On the 31st of August last year, on my 41st birthday, I found out that I was six weeks pregnant. Two pink bands on a supermarket-brand pregnancy test in the toilet cubicles at work suggested the possibility, and a blood test at my local hospital confirmed it. On the scale of surprises, this fell somewhere between discovering water on Mars and Serena losing the US Open: not impossible, but…seriously? Back in January, I had agreed to stop taking the Pill; between my geriatric eggs and my husband’s creaking sperm, I reasoned, the chances of anything actually happening were small.
But not that small, as it turns out. So it is that the least maternal person on the planet, whose ovaries go into hiding every time I witness a tantrum in the supermarket — who flees in the opposite direction whenever somebody brings a baby to the office (what if they want me to hold it? What will I do?!) — is now facing the prospect of having one of these alien beings of my very own.
It has taken some adjustment. Since I was five years old, I was very aware that having children one day did not form part of my ambitions. Straight A’s, obviously. A husband? Children? What for? Not having children wasn’t something I felt strongly about either, you understand — I just imagined that the question would resolve itself at some point, like learning to like asparagus or conquering my fear of small talk at buffet tables.

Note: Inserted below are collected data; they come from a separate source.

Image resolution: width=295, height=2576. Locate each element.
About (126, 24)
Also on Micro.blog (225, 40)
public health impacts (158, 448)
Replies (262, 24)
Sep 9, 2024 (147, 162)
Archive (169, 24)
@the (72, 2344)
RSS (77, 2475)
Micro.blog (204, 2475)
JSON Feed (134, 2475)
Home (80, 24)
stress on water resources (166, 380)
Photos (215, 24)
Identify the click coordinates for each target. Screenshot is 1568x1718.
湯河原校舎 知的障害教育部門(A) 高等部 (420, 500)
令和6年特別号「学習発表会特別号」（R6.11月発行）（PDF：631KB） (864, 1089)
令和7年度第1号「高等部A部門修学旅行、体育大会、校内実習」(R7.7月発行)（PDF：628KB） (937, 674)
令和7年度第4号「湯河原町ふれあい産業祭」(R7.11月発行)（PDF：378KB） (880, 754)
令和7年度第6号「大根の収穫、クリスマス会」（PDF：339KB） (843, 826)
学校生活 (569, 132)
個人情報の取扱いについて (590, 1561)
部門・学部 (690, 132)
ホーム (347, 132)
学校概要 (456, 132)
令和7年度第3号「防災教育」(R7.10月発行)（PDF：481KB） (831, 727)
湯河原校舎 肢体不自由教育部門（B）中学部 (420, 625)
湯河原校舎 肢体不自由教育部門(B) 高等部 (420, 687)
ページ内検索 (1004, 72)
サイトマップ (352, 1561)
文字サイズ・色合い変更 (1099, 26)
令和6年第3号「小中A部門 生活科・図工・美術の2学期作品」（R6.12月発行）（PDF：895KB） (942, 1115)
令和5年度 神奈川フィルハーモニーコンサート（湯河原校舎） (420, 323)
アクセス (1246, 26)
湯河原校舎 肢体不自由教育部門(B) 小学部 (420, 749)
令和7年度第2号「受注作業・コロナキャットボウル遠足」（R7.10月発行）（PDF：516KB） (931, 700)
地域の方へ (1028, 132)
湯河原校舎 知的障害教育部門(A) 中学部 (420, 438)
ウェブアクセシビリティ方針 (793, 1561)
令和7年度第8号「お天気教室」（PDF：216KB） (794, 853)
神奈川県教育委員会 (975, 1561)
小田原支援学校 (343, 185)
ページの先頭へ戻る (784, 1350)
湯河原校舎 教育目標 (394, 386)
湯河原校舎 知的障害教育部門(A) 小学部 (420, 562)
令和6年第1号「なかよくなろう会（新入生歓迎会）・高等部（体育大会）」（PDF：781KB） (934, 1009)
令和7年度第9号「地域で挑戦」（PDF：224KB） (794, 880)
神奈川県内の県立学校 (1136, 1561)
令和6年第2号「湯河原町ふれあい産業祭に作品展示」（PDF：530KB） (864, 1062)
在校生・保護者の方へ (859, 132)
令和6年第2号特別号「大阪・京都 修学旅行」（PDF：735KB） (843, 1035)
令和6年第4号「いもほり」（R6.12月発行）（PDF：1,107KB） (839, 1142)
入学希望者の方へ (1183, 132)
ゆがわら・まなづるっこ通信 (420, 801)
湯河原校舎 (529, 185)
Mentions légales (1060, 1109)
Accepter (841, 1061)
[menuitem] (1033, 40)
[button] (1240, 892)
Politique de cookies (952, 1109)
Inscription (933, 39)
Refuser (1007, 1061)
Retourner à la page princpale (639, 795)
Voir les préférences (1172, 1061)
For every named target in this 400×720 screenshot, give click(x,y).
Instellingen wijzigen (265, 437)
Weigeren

It never did. The years passed by, and my biological alarm clock kept snoozing. At the age of 35, I went through the kind of emotionally exfoliatory divorce that leaves survivors unpleasantly bitter and cynical. I moved in with my parents, drifting into a life of deep depression and listless flings with inappropriately young men. Much of the time, I wanted to die, and I thought about death often. The agnosticism I’d maintained regarding procreation began to harden into a realization that not having children was not only a likely outcome, but a desirable one. I blogged about how I felt, and male readers — always male — would approach me on Facebook or send me mails telling me that I was making a mistake, and that having a child would solve all of my problems.
My mother despaired, quietly. I told her that my younger brother and sister would take up the slack for me, and, being reliable, they did. In my late thirties, it appeared, my childfree state was a done deal: it was never going to happen, and I was fine with that. More than fine.
Then I got involved in a relationship which became very serious very quickly, though I nearly ended it after the man who is now my husband told me that his children had changed his life for the better, and that it could do the same for me. I could think of so many reasons not to want a child — not wanting to pass on my dubious genetic heritage for one thing — if there is a type specimen for the pimply, asthmatic, socially awkward child, it is me — and not worrying about or feeling responsible for the state of the world for another. How could I justifiably bring a life into a world of climate change, extinction, crime and inequality?
And yet here I am, twenty-seven weeks pregnant and counting. According to the app on my phone, the tenant who has taken up residence in my uterus is now the size of a cucumber (38cm, .98kg). Together, we have made it over the hurdles of multiple blood tests and scans for Down’s Syndrome, which at my age is a distinct risk. The baby is a girl, and she seems to be fine.
My husband and our families are unreservedly, genuinely thrilled. I have been working through what has been a fundamental rebooting of my sense of self. I’m still the same hopelessly unmaternal, impractical person who loves wine and work and travel and sleep, and now I am doing something that (let’s be honest here) happens to be mildly to completely incompatible with all of those things. This is as far from my comfort zone as it is possible to be without tying myself to the end of a bungee rope and flinging myself into space.
All of the assumptions I have nurtured about myself and the meaning of the life I lead have been rendered moot by the simple fact that, inside me, a small person sucks restlessly at a tiny thumb and a heart throbs at 146 bpm.
That heartbeat is all the questions of existence made flesh. I hope that the answers that we come up with together, this little person and I, will be good ones.